Тогда автор попросил своего собеседника «сформулировать, как он понимает проблему нашего разговора.

— Охотно, — ответил тот. — Под духовной жизнью я понимаю красоту, которой окружает себя человек, проникновенное понимание этой красоты, глубокую радость от ее понимания. Пуще же всего — активное участие в создании красоты. Именно не только восприятие, но и соучастие, а может быть, даже чистое творчество.

— Ну и что же?

— Не спешите, я не договорил до конца. Посмотрим теперь, как подходят под мое определение выставленные вами духовные категории. Ну, велосипеды с автомобилями, пожалуй, отпадают сами собой. Газета все-таки тоже не эстетическая категория. Сказать ли вам, что радио, телевизор и радиола — это еще не вся духовная культура?» Столь же сдержанное отношение собеседник В. Солоухина проявил и к кино, которое, на его взгляд, «рассчитано лишь на воспринимательскую функцию зрителя».

То же самое можно сказать и о книге: она, по этой логике, рассчитана лишь «на воспринимательскую функцию» читателя.

В чем же должна проявляться тогда «активная духовная жизнь» народа? На взгляд собеседника В. Солоухина, только в одном: в «активном участии в создании красоты».

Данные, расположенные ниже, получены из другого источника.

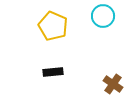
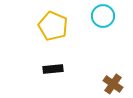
black rectangle: moved 3 px up
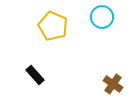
cyan circle: moved 1 px left, 1 px down
black rectangle: moved 18 px left, 6 px down; rotated 54 degrees clockwise
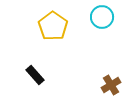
yellow pentagon: rotated 12 degrees clockwise
brown cross: moved 2 px left, 1 px down; rotated 24 degrees clockwise
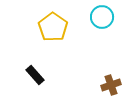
yellow pentagon: moved 1 px down
brown cross: rotated 12 degrees clockwise
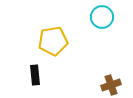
yellow pentagon: moved 14 px down; rotated 28 degrees clockwise
black rectangle: rotated 36 degrees clockwise
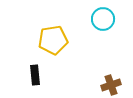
cyan circle: moved 1 px right, 2 px down
yellow pentagon: moved 1 px up
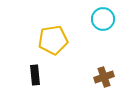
brown cross: moved 7 px left, 8 px up
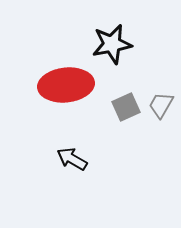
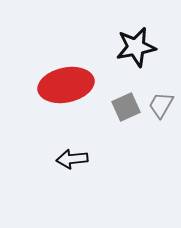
black star: moved 24 px right, 3 px down
red ellipse: rotated 6 degrees counterclockwise
black arrow: rotated 36 degrees counterclockwise
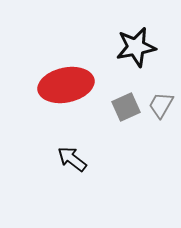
black arrow: rotated 44 degrees clockwise
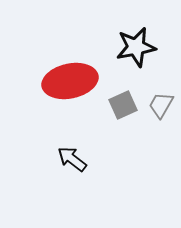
red ellipse: moved 4 px right, 4 px up
gray square: moved 3 px left, 2 px up
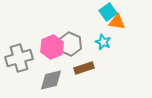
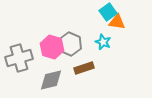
pink hexagon: rotated 20 degrees counterclockwise
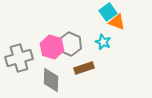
orange triangle: rotated 12 degrees clockwise
gray diamond: rotated 75 degrees counterclockwise
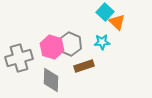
cyan square: moved 3 px left; rotated 12 degrees counterclockwise
orange triangle: rotated 24 degrees clockwise
cyan star: moved 1 px left; rotated 28 degrees counterclockwise
brown rectangle: moved 2 px up
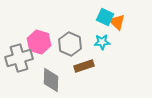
cyan square: moved 5 px down; rotated 18 degrees counterclockwise
pink hexagon: moved 13 px left, 5 px up
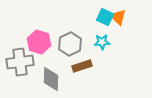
orange triangle: moved 1 px right, 5 px up
gray hexagon: rotated 10 degrees clockwise
gray cross: moved 1 px right, 4 px down; rotated 8 degrees clockwise
brown rectangle: moved 2 px left
gray diamond: moved 1 px up
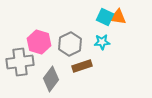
orange triangle: rotated 36 degrees counterclockwise
gray diamond: rotated 35 degrees clockwise
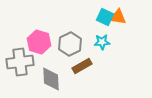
brown rectangle: rotated 12 degrees counterclockwise
gray diamond: rotated 40 degrees counterclockwise
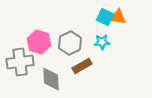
gray hexagon: moved 1 px up
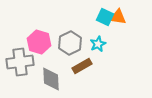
cyan star: moved 4 px left, 2 px down; rotated 21 degrees counterclockwise
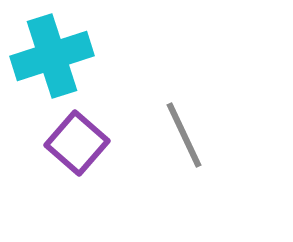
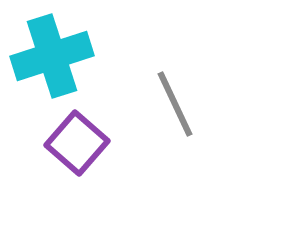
gray line: moved 9 px left, 31 px up
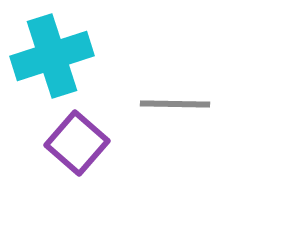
gray line: rotated 64 degrees counterclockwise
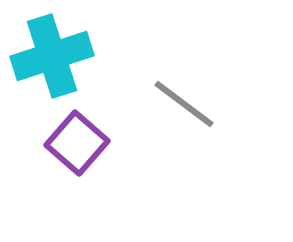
gray line: moved 9 px right; rotated 36 degrees clockwise
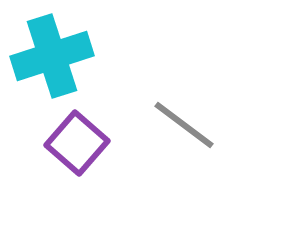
gray line: moved 21 px down
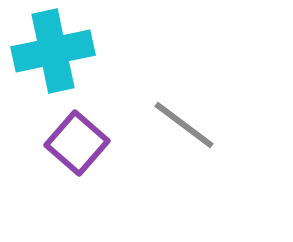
cyan cross: moved 1 px right, 5 px up; rotated 6 degrees clockwise
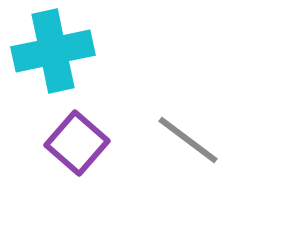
gray line: moved 4 px right, 15 px down
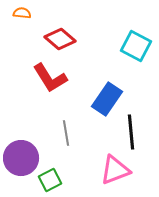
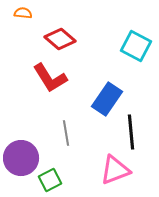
orange semicircle: moved 1 px right
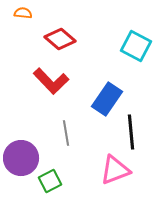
red L-shape: moved 1 px right, 3 px down; rotated 12 degrees counterclockwise
green square: moved 1 px down
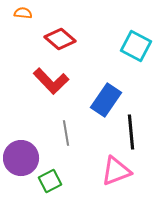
blue rectangle: moved 1 px left, 1 px down
pink triangle: moved 1 px right, 1 px down
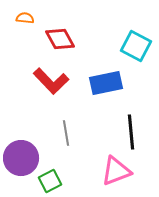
orange semicircle: moved 2 px right, 5 px down
red diamond: rotated 20 degrees clockwise
blue rectangle: moved 17 px up; rotated 44 degrees clockwise
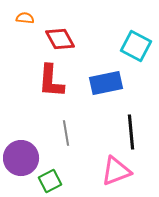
red L-shape: rotated 48 degrees clockwise
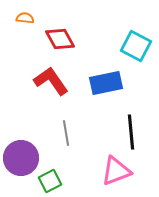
red L-shape: rotated 141 degrees clockwise
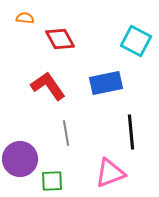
cyan square: moved 5 px up
red L-shape: moved 3 px left, 5 px down
purple circle: moved 1 px left, 1 px down
pink triangle: moved 6 px left, 2 px down
green square: moved 2 px right; rotated 25 degrees clockwise
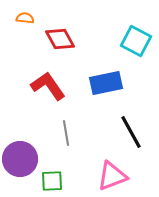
black line: rotated 24 degrees counterclockwise
pink triangle: moved 2 px right, 3 px down
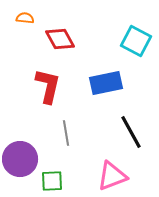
red L-shape: rotated 48 degrees clockwise
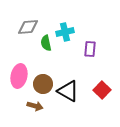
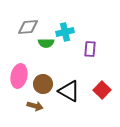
green semicircle: rotated 77 degrees counterclockwise
black triangle: moved 1 px right
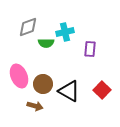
gray diamond: rotated 15 degrees counterclockwise
pink ellipse: rotated 35 degrees counterclockwise
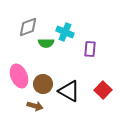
cyan cross: rotated 36 degrees clockwise
red square: moved 1 px right
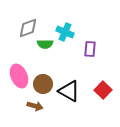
gray diamond: moved 1 px down
green semicircle: moved 1 px left, 1 px down
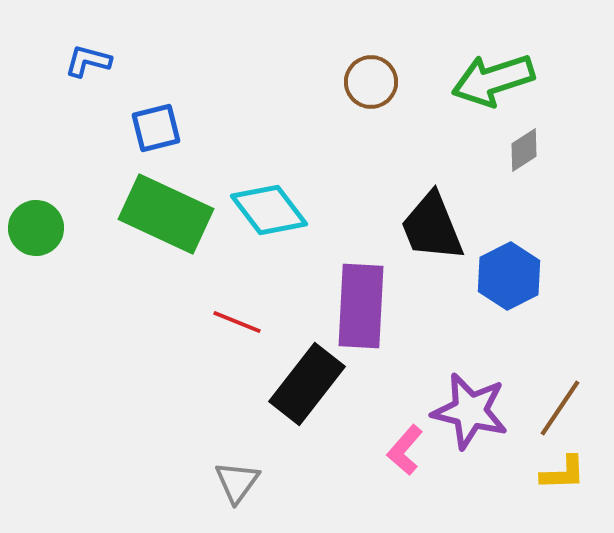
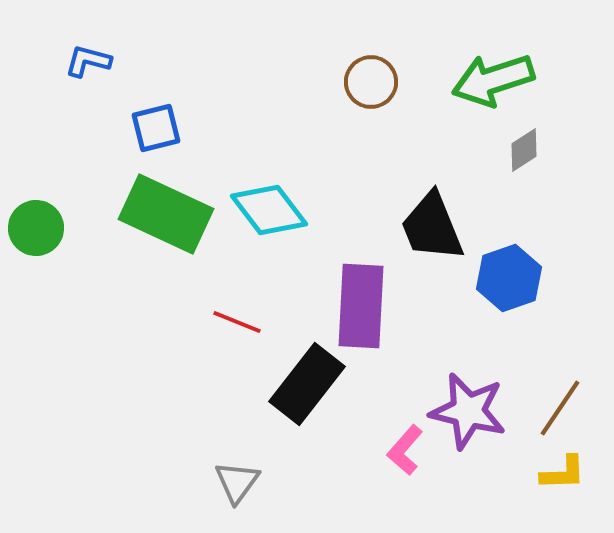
blue hexagon: moved 2 px down; rotated 8 degrees clockwise
purple star: moved 2 px left
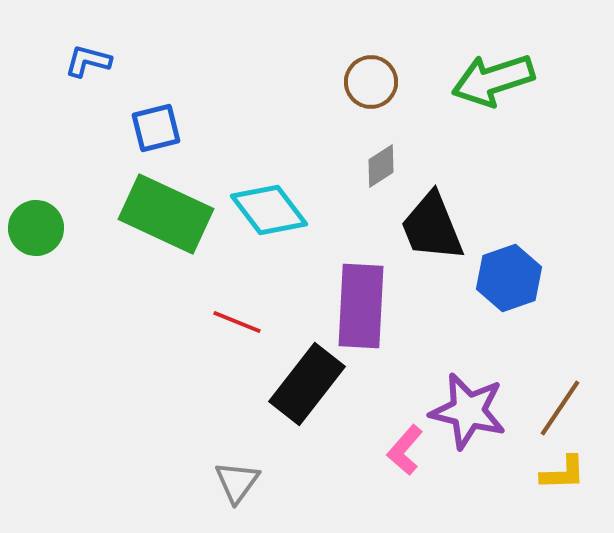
gray diamond: moved 143 px left, 16 px down
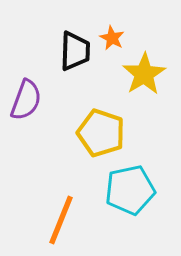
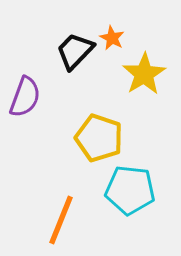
black trapezoid: rotated 138 degrees counterclockwise
purple semicircle: moved 1 px left, 3 px up
yellow pentagon: moved 2 px left, 5 px down
cyan pentagon: rotated 18 degrees clockwise
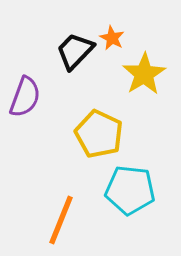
yellow pentagon: moved 4 px up; rotated 6 degrees clockwise
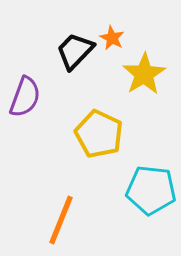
cyan pentagon: moved 21 px right
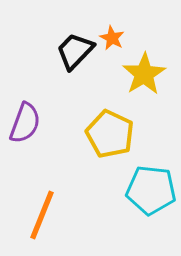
purple semicircle: moved 26 px down
yellow pentagon: moved 11 px right
orange line: moved 19 px left, 5 px up
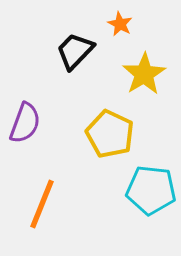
orange star: moved 8 px right, 14 px up
orange line: moved 11 px up
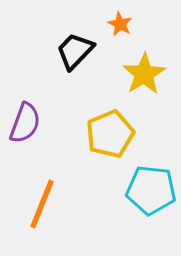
yellow pentagon: rotated 24 degrees clockwise
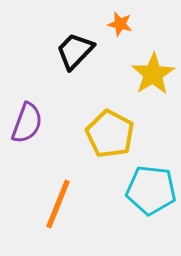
orange star: rotated 15 degrees counterclockwise
yellow star: moved 9 px right
purple semicircle: moved 2 px right
yellow pentagon: rotated 21 degrees counterclockwise
orange line: moved 16 px right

«Кто создал замечательные, поражающие весь мир красотой многоголосые русские песни? Народ. Простые труженики, о духовной жизни которых мы сейчас говорим. Они пели всякий раз, когда собирались вместе на посиделках, на сговорах, на свадьбах, по дороге на сенокос, в праздники за столом, на улицах, водя хороводы. Пели пряхи, ямщики, матери над колыбелями, рыбаки на веслах, бурлаки. Короче говоря, пели все. Мало того, что пели, — сочиняли. Я считаю, что в этом заключается элемент активной духовной жизни деревенского человека. Он окружал себя красотой, сам ее создавал, сам ею активно пользовался.

И вот, вместо того чтобы создавать и соучаствовать, то есть в нашем случае артистически петь и наслаждаться пением, все сидят и слушают патефон с заигранными пластинками. Разве это не подмена активной духовной жизни?..»

«Итак, песня, одежда, нарядная национальная одежда, уникальная вышивка, уникальные кружева, русская сказка, фольклор и, наконец, обряд», обряд свадебный или, к примеру, хоровод — так представляет писатель решение поставленной им проблемы духовных ценностей, активной духовной жизни для современной деревни.

На первый взгляд программа во многом притягательная. Худо ли: деревня, в которой все пляшут и поют, водят хороводы в национальных одеждах на зеленом лугу, а по вечерам рассказывают сказки, занимаются резьбой по дереву, плетут кружева... Все остальное — и прежде всего труд на тех самых комбайнах, тракторах и автомобилях, которые, по мнению собеседника В. Солоухина, не имеют отношения к «духовной культуре», хозяйствование на земле, книги, газеты, кино, — выводится за пределы «активной духовной жизни» жителя деревни.